The Upper East

Project
- Opening date: 2015
- Developer: Megaworld Premier
- Operator: Megaworld Corporation
- Owner: Araneta Group

Location
- Place
- Interactive map of The Upper East
- Coordinates: 10°40′35.7″N 122°57′1.2″E﻿ / ﻿10.676583°N 122.950333°E
- Location: Brgy. Villamonte, Bacolod, Negros Occidental, Philippines

= The Upper East =

The Upper East, formerly the Bacolod-Murcia Milling Company Complex, is Megaworld's township and industrial estate development in Bacolod city, situated in the 34-hectare land owned by the Araneta Group. While the Araneta Group planned it to be the "Araneta Center of the South", they inked a joint partnership with Megaworld Corporation to develop the inactive property.

==As BMAC==
The site was previously occupied by the milling infrastructure of the Bacolod-Murcia Milling Company, which includes railways, hauling facilities and a main sugar-processing plant. Railway coverage includes the nearby haciendas owned by the Gatuslao, Gonzaga, Lizares and Montelibano families. BMAC closed its doors in the early 1990s, after several complaints and exit by milling partners and the health hazard it poses on nearby residents. However, the Araneta Group maintained its Visayas office in the property.

==Megaworld development==
On March 19, 2015, Megaworld bared their plans in the developing the property as an urban township with a mall, residential condominiums, corporate facilities, as part of their expansion in the Visayas, with construction and development is currently ongoing.

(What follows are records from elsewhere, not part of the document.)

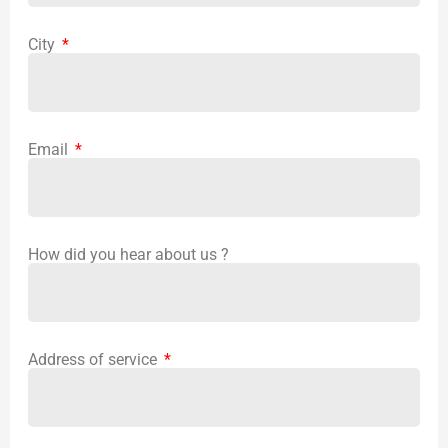
City
Email
How did you hear about us ?
Address of service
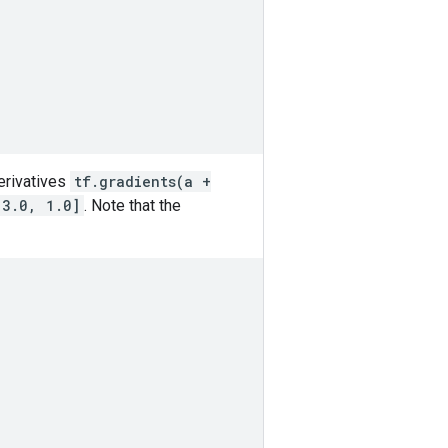
derivatives
tf.gradients(a +
[3.0, 1.0]
. Note that the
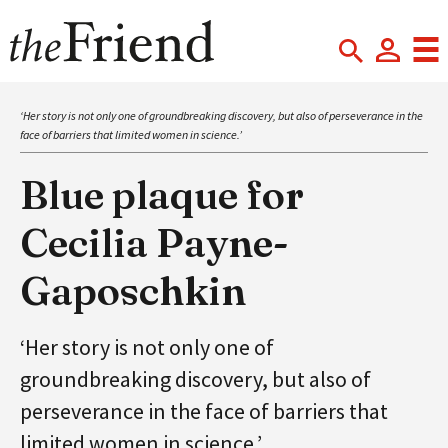
‘Her story is not only one of groundbreaking discovery, but also of perseverance in the
face of barriers that limited women in science.’
Blue plaque for
Cecilia Payne-
Gaposchkin
‘Her story is not only one of
groundbreaking discovery, but also of
perseverance in the face of barriers that
limited women in science.’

Along with the sister project Northhill, along the boundary of Bacolod and Talisay, Megaworld will invest P35 million for the next 10 years. Upper East is expected to generate up to 250,000 direct and indirect jobs in BPO, construction, transportation, commercial and retail businesses, and envisioned to be the next premier business district of the city.

The development includes the Upper East Mall, a 24200 m2 3-level mall, aimed to be Bacolod's first green mall, featuring 4 cinemas, an open-air food hall with an indoor garden, solar panel roofing, energy efficiency features, and a 48-meter clock tower. With One Regis and Two Regis Condominium Projects.